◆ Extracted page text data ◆
-- Opening Marker --
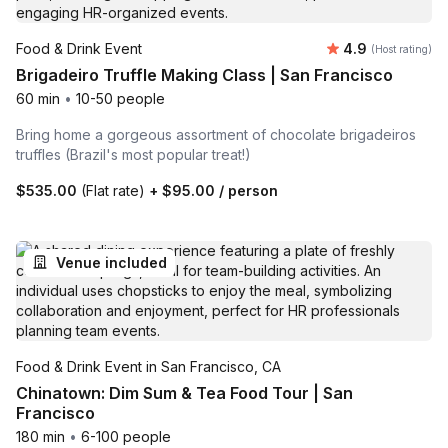
Average rating
Food & Drink Event
4.9
(Host rating)
Brigadeiro Truffle Making Class | San Francisco
60 min
•
10-50 people
Bring home a gorgeous assortment of chocolate brigadeiros
truffles (Brazil's most popular treat!)
$535.00
(Flat rate)
+
$95.00
/ person
Venue included
Food & Drink Event in San Francisco, CA
Chinatown: Dim Sum & Tea Food Tour | San
Francisco
180 min
•
6-100 people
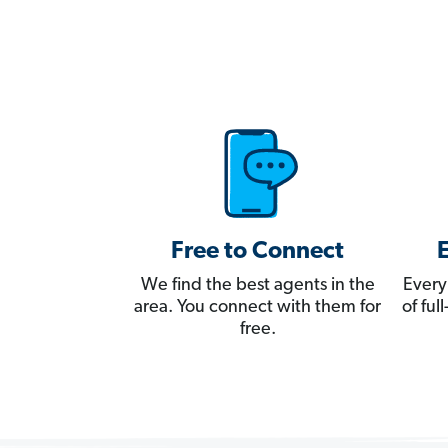
Free to Connect
We find the best agents in the
Every
area. You connect with them for
of fu
free.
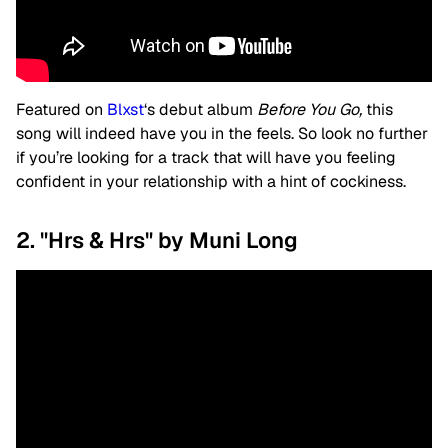
Featured on
Blxst
‘s debut album
Before You Go,
this
song will indeed have you in the feels. So look no further
if you’re looking for a track that will have you feeling
confident in your relationship with a hint of cockiness.
2. "Hrs & Hrs" by Muni Long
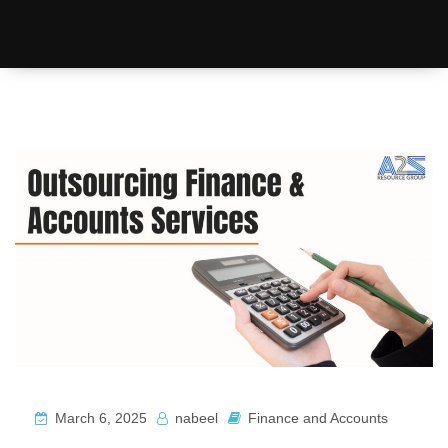
March 6, 2025
nabeel
Finance and Accounts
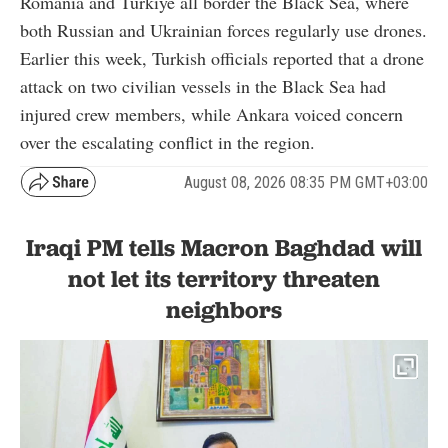
Romania and Türkiye all border the Black Sea, where
both Russian and Ukrainian forces regularly use drones.
Earlier this week, Turkish officials reported that a drone
attack on two civilian vessels in the Black Sea had
injured crew members, while Ankara voiced concern
over the escalating conflict in the region.
August 08, 2026 08:35 PM GMT+03:00
Iraqi PM tells Macron Baghdad will
not let its territory threaten
neighbors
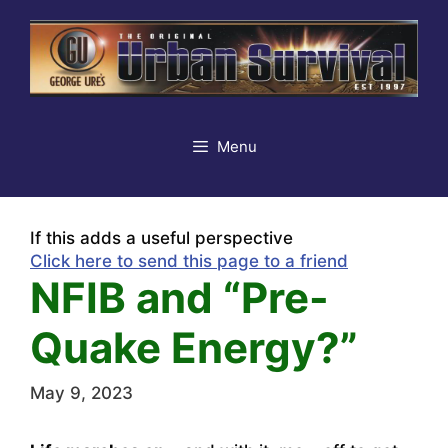
Skip
to
content
Menu
If this adds a useful perspective
Click here to send this page to a friend
NFIB and “Pre-
Quake Energy?”
May 9, 2023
-- Closing Marker --
◆ Task details ◆
The final stretch of the data, from the line with "Iraqi PM tells Macron Baghdad will" through its last line, is to be retyped exactly; pictures are not part of the copy.

◆ Your solution ◆
Iraqi PM tells Macron Baghdad will
not let its territory threaten
neighbors
Skip
to
content
Menu
If this adds a useful perspective
Click here to send this page to a friend
NFIB and “Pre-
Quake Energy?”
May 9, 2023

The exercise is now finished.